Atlanta a finalement remporté le match 82-81, Reese, avec 22 points et 12 rebonds, plaisantant lors d’une conférence de presse après le match, « Je demanderai mon paiement Apple Pay après ça. » Le lendemain, la ligue a déclaré que le post se voulait « léger » mais avait « raté sa cible ». Elle a souligné que les joueuses de la WNBA reçoivent une formation annuelle sur ses politiques de paris et a annoncé qu’elle « réitérerait aux joueuses concernées que les discussions sur les paris peuvent avoir des conséquences négatives ».

Selon l’Associated Press, ni Reese ni Bueckers ne seraient sanctionnées, d’après une source directe.
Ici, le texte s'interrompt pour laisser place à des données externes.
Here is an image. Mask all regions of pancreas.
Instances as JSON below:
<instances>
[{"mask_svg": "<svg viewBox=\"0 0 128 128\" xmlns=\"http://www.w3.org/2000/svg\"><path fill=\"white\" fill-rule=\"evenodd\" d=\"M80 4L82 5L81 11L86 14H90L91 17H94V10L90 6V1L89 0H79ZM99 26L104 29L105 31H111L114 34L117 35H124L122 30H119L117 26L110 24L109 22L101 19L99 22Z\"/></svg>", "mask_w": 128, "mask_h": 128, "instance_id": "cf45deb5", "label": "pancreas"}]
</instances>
Bien que l’affaire ait perdu de son éclat médiatique, elle soulève un problème plus vaste pour les ligues sportives qui intègrent les paris dans l’expérience des fans tout en les interdisant aux joueurs.
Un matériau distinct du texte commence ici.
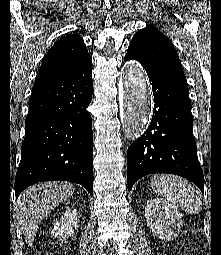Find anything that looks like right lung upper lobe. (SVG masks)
Returning <instances> with one entry per match:
<instances>
[{"label":"right lung upper lobe","instance_id":"obj_1","mask_svg":"<svg viewBox=\"0 0 221 255\" xmlns=\"http://www.w3.org/2000/svg\"><path fill=\"white\" fill-rule=\"evenodd\" d=\"M89 58L90 55L81 36L68 34L55 42L48 51L35 82L66 73Z\"/></svg>","mask_w":221,"mask_h":255}]
</instances>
Le règlement de la WNBA sur les paris des joueuses couvre plus que le simple fait de parier chez un bookmaker. L’article XIV, Section 5(c) de la convention collective de la ligue interdit aux joueuses de « parier (directement ou indirectement) » ainsi que de « proposer ou tenter de parier » sur des matchs de la WNBA ou toute partie de ceux-ci. La violation peut entraîner une « amende, suspension et/ou licenciement et disqualification de toute association future avec la WNBA ».

Cette affaire a stimulé le débat parmi les fans sur les réseaux sociaux quant à savoir si Reese et Bueckers ont enfreint ces règles. Ce qui ressort ici est l’inclusion par la convention collective de « proposer ou tenter de parier ». Bien que leur échange n’ait pas impliqué un bookmaker, il a dépassé une simple conversation hypothétique sur les paris.
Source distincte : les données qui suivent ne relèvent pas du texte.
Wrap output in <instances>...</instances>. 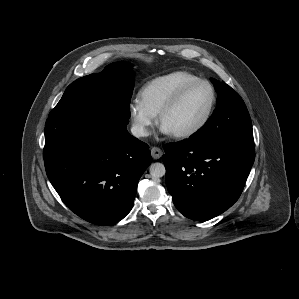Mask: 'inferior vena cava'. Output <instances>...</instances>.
Masks as SVG:
<instances>
[{"mask_svg":"<svg viewBox=\"0 0 299 299\" xmlns=\"http://www.w3.org/2000/svg\"><path fill=\"white\" fill-rule=\"evenodd\" d=\"M131 133L133 136L135 137H145L148 136V132L146 131V129L141 126V125H133L131 127Z\"/></svg>","mask_w":299,"mask_h":299,"instance_id":"inferior-vena-cava-1","label":"inferior vena cava"}]
</instances>
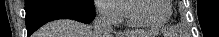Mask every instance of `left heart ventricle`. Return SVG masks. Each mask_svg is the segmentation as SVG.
I'll list each match as a JSON object with an SVG mask.
<instances>
[{"label":"left heart ventricle","instance_id":"1","mask_svg":"<svg viewBox=\"0 0 219 37\" xmlns=\"http://www.w3.org/2000/svg\"><path fill=\"white\" fill-rule=\"evenodd\" d=\"M136 14L147 21H161L168 15L164 0H143L135 4Z\"/></svg>","mask_w":219,"mask_h":37}]
</instances>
La relation de la WNBA avec l’industrie des jeux d’argent est plus complexe qu’elle n’y paraît. Sa convention collective permet aux joueuses d’avoir certains intérêts financiers dans des entreprises de jeux et de conclure certains accords de parrainage, mais elles ne peuvent pas promouvoir des paris ou concours liés à la WNBA. La ligue a des partenariats avec FanDuel et DraftKings, tandis que Bally Bet, Fanatics Sportsbook, theScore Bet, bet365, et BetMGM sont des opérateurs agréés.

Marc Edelman, professeur de droit du sport au Baruch College, voit le pari entre Reese et Bueckers différemment des relations commerciales entre ligues sportives et entreprises de paris. Il note que « deux personnes pariant sur elles-mêmes dans un concours authentique de compétences n’a jamais été le type de comportement préoccupant pour les régulateurs ». Le pari entre Reese et Bueckers était pour lui un « pari amusant », la véritable inquiétude résidant dans l’incitation par les équipes et ligues des fans à parier sur les événements sportifs.

D’autres experts comme Darren Bailey, consultant chez Charles Russell Speechlys, affirment que même un pari amical entre joueurs sur leur propre équipe peut soulever des inquiétudes sur l’intégrité, car la perception publique des athlètes pariant sur leur sport ou équipe et utilisant potentiellement des informations privilégiées peut miner la confiance en un sport. Bailey plaide pour des règles simples et claires, notant qu' »un bannissement total évite les arguments sur l’influence/impact sur un match et minimise la perception de connaissances internes offrant un ‘avantage de pari’. »

L’avocat sportif international Paul Greene soutient que si un joueur enfreint ces règles, la question doit être de savoir dans quelle mesure la violation doit être traitée sérieusement. Il relève que les règles de paris sportifs opèrent généralement sous un modèle de responsabilité stricte, où l’intention du joueur n’est pas nécessairement ce qui détermine la violation, mais devient cruciale lors de la détermination de la sanction.

En conclusion, si la WNBA n’a pas affirmé publiquement si Reese ou Bueckers ont violé les règles, elle a abordé la situation en interne, réitérant l’importance des conséquences négatives des discussions sur les paris. Cela montre que, bien que les ligues sportives aient établi des règles contre les paris des joueurs, décider ce qui menace réellement la compétition et quelle punition est appropriée reste un défi complexe.